## ACTIVITY
Take the lines from the one with "itemize the app" through the end of the material below and repeat them exactly, dropping every picture.

## TASK DATA
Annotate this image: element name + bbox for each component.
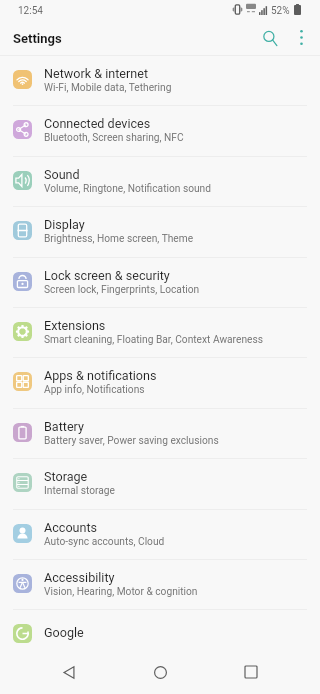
staticText: Sound bbox=[44, 167, 80, 182]
button[interactable]: Extensions bbox=[0, 308, 320, 357]
staticText: Lock screen & security bbox=[44, 268, 170, 283]
staticText: Battery saver, Power saving exclusions bbox=[44, 435, 219, 447]
button[interactable]: Lock screen & security bbox=[0, 258, 320, 307]
staticText: Network & internet bbox=[44, 66, 148, 81]
staticText: Accessibility bbox=[44, 570, 115, 585]
staticText: Screen lock, Fingerprints, Location bbox=[44, 284, 200, 296]
button[interactable]: Search bbox=[254, 21, 286, 54]
button[interactable]: Apps & notifications bbox=[0, 358, 320, 407]
staticText: 12:54 bbox=[18, 5, 43, 17]
button[interactable]: Accessibility bbox=[0, 560, 320, 609]
staticText: Volume, Ringtone, Notification sound bbox=[44, 183, 211, 195]
staticText: Storage bbox=[44, 469, 88, 484]
button[interactable]: Battery bbox=[0, 409, 320, 458]
staticText: Smart cleaning, Floating Bar, Context Aw… bbox=[44, 334, 263, 346]
button[interactable]: Connected devices bbox=[0, 106, 320, 155]
staticText: Apps & notifications bbox=[44, 368, 157, 383]
staticText: Bluetooth, Screen sharing, NFC bbox=[44, 132, 184, 144]
button[interactable]: Back bbox=[47, 650, 91, 694]
staticText: Battery bbox=[44, 419, 84, 434]
button[interactable]: Display bbox=[0, 207, 320, 256]
staticText: App info, Notifications bbox=[44, 384, 145, 396]
button[interactable]: Accounts bbox=[0, 510, 320, 559]
button[interactable]: Sound bbox=[0, 157, 320, 206]
button[interactable]: Google bbox=[0, 610, 320, 649]
staticText: Auto-sync accounts, Cloud bbox=[44, 536, 165, 548]
staticText: 52% bbox=[271, 5, 290, 17]
button[interactable]: Network & internet bbox=[0, 56, 320, 105]
button[interactable]: More options bbox=[286, 21, 316, 54]
button[interactable]: Recents bbox=[229, 650, 273, 694]
staticText: Brightness, Home screen, Theme bbox=[44, 233, 194, 245]
staticText: Display bbox=[44, 217, 85, 232]
button[interactable]: Storage bbox=[0, 459, 320, 508]
staticText: Connected devices bbox=[44, 116, 151, 131]
staticText: Settings bbox=[13, 31, 62, 46]
staticText: Google bbox=[44, 625, 84, 640]
staticText: Accounts bbox=[44, 520, 98, 535]
staticText: Internal storage bbox=[44, 485, 115, 497]
staticText: Extensions bbox=[44, 318, 106, 333]
staticText: Wi-Fi, Mobile data, Tethering bbox=[44, 82, 172, 94]
staticText: Vision, Hearing, Motor & cognition bbox=[44, 586, 198, 598]
button[interactable]: Home bbox=[138, 650, 182, 694]
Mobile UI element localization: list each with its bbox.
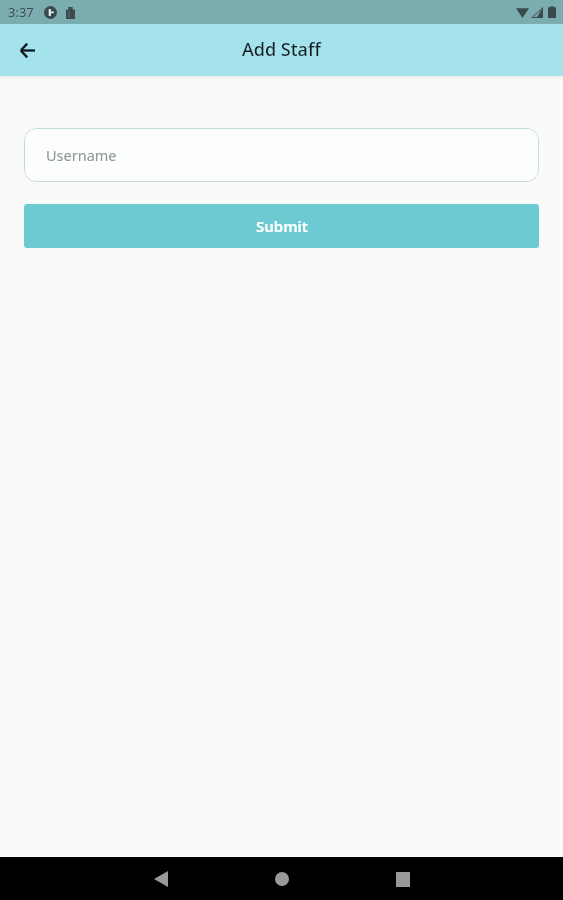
- button[interactable]: Home: [261, 858, 303, 900]
- staticText: Add Staff: [242, 37, 321, 62]
- button[interactable]: Back: [140, 858, 182, 900]
- staticText: 3:37: [8, 3, 34, 21]
- button[interactable]: Back: [7, 30, 47, 70]
- staticText: Username: [46, 145, 117, 165]
- staticText: Submit: [256, 216, 308, 236]
- button[interactable]: Username: [24, 128, 539, 182]
- button[interactable]: Submit: [24, 204, 539, 248]
- button[interactable]: Recent apps: [382, 858, 424, 900]
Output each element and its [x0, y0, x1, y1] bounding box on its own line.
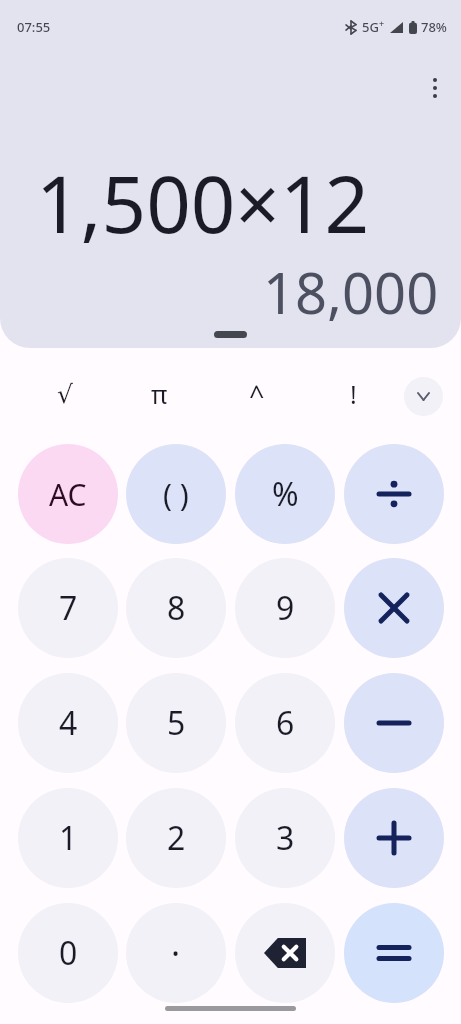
button[interactable]: 6 [235, 673, 335, 773]
staticText: 0 [59, 931, 78, 975]
staticText: + [379, 17, 385, 29]
button[interactable]: Delete [235, 903, 335, 1003]
button[interactable]: Divide [344, 444, 444, 544]
button[interactable]: √ [35, 364, 95, 424]
button[interactable]: ^ [227, 364, 287, 424]
button[interactable]: 7 [18, 558, 118, 658]
button[interactable]: More options [414, 67, 456, 109]
staticText: ^ [249, 376, 265, 413]
staticText: π [151, 377, 168, 411]
staticText: % [272, 472, 299, 516]
staticText: AC [49, 474, 87, 515]
staticText: √ [57, 380, 73, 409]
staticText: 9 [276, 586, 295, 630]
button[interactable]: 2 [126, 788, 226, 888]
staticText: 5 [167, 701, 186, 745]
staticText: 07:55 [17, 18, 51, 36]
button[interactable]: Equals [344, 903, 444, 1003]
staticText: 18,000 [263, 254, 439, 330]
staticText: ( ) [163, 474, 189, 515]
button[interactable]: Subtract [344, 673, 444, 773]
button[interactable]: 0 [18, 903, 118, 1003]
button[interactable]: 1 [18, 788, 118, 888]
staticText: 6 [276, 701, 295, 745]
staticText: 5G [362, 18, 379, 36]
button[interactable]: % [235, 444, 335, 544]
staticText: 7 [59, 586, 78, 630]
button[interactable]: π [129, 364, 189, 424]
button[interactable]: ( ) [126, 444, 226, 544]
button[interactable]: · [126, 903, 226, 1003]
staticText: 1 [59, 816, 78, 860]
staticText: 4 [59, 701, 78, 745]
staticText: 8 [167, 586, 186, 630]
button[interactable]: 5 [126, 673, 226, 773]
button[interactable]: 9 [235, 558, 335, 658]
button[interactable]: 8 [126, 558, 226, 658]
staticText: ! [350, 377, 357, 411]
button[interactable]: Add [344, 788, 444, 888]
staticText: 3 [276, 816, 295, 860]
staticText: 2 [167, 816, 186, 860]
button[interactable]: 4 [18, 673, 118, 773]
staticText: · [171, 930, 181, 976]
button[interactable]: ! [323, 364, 383, 424]
button[interactable]: Multiply [344, 558, 444, 658]
button[interactable]: AC [18, 444, 118, 544]
button[interactable]: 3 [235, 788, 335, 888]
button[interactable]: Collapse [404, 377, 443, 416]
staticText: 1,500×12 [36, 150, 370, 256]
staticText: 78% [421, 18, 447, 36]
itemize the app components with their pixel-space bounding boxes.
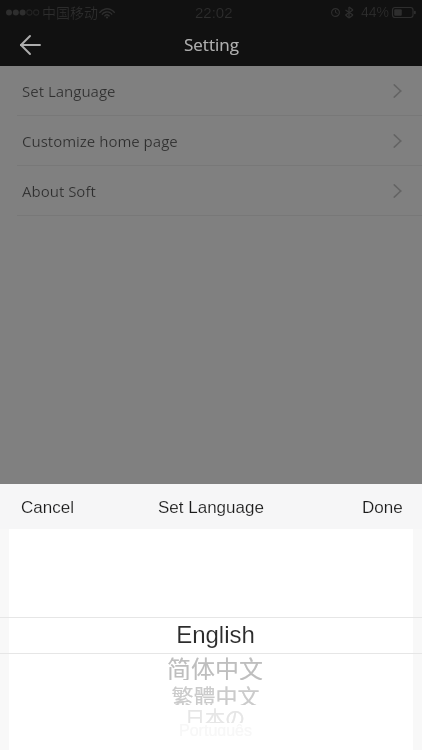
button[interactable]: 日本の bbox=[4, 703, 422, 723]
button[interactable]: 繁體中文 bbox=[4, 679, 422, 705]
staticText: Set Language bbox=[158, 498, 264, 517]
staticText: About Soft bbox=[22, 181, 96, 201]
button[interactable]: 简体中文 bbox=[4, 650, 422, 680]
button[interactable]: About Soft bbox=[0, 166, 422, 216]
staticText: 22:02 bbox=[195, 4, 233, 21]
staticText: Customize home page bbox=[22, 131, 178, 151]
button[interactable]: Done bbox=[362, 484, 403, 529]
staticText: 日本の bbox=[185, 703, 245, 723]
button[interactable]: Back bbox=[11, 26, 49, 64]
button[interactable]: Cancel bbox=[21, 484, 74, 529]
button[interactable]: Set Language bbox=[0, 66, 422, 116]
staticText: Done bbox=[362, 498, 403, 517]
staticText: Set Language bbox=[22, 81, 116, 101]
staticText: 44% bbox=[361, 4, 390, 20]
staticText: 中国移动 bbox=[42, 2, 98, 22]
button[interactable]: English bbox=[4, 617, 422, 651]
staticText: 繁體中文 bbox=[171, 679, 260, 705]
staticText: Português bbox=[179, 722, 252, 736]
staticText: 简体中文 bbox=[167, 650, 263, 680]
staticText: Cancel bbox=[21, 498, 74, 517]
staticText: Setting bbox=[184, 33, 239, 56]
staticText: English bbox=[176, 621, 255, 648]
button[interactable]: Customize home page bbox=[0, 116, 422, 166]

## OUTPUT FOR THIS TASK
itemize the app components with their pixel-space bounding boxes.
button[interactable]: 日本の bbox=[4, 703, 422, 723]
button[interactable]: 繁體中文 bbox=[4, 679, 422, 705]
staticText: Set Language bbox=[158, 498, 264, 517]
staticText: About Soft bbox=[22, 181, 96, 201]
button[interactable]: 简体中文 bbox=[4, 650, 422, 680]
button[interactable]: About Soft bbox=[0, 166, 422, 216]
staticText: 22:02 bbox=[195, 4, 233, 21]
staticText: Customize home page bbox=[22, 131, 178, 151]
button[interactable]: Done bbox=[362, 484, 403, 529]
staticText: 日本の bbox=[185, 703, 245, 723]
button[interactable]: Back bbox=[11, 26, 49, 64]
button[interactable]: Cancel bbox=[21, 484, 74, 529]
button[interactable]: Set Language bbox=[0, 66, 422, 116]
staticText: Done bbox=[362, 498, 403, 517]
staticText: Set Language bbox=[22, 81, 116, 101]
staticText: 44% bbox=[361, 4, 390, 20]
staticText: 中国移动 bbox=[42, 2, 98, 22]
button[interactable]: English bbox=[4, 617, 422, 651]
staticText: 繁體中文 bbox=[171, 679, 260, 705]
staticText: Português bbox=[179, 722, 252, 736]
staticText: 简体中文 bbox=[167, 650, 263, 680]
staticText: Cancel bbox=[21, 498, 74, 517]
staticText: Setting bbox=[184, 33, 239, 56]
staticText: English bbox=[176, 621, 255, 648]
button[interactable]: Customize home page bbox=[0, 116, 422, 166]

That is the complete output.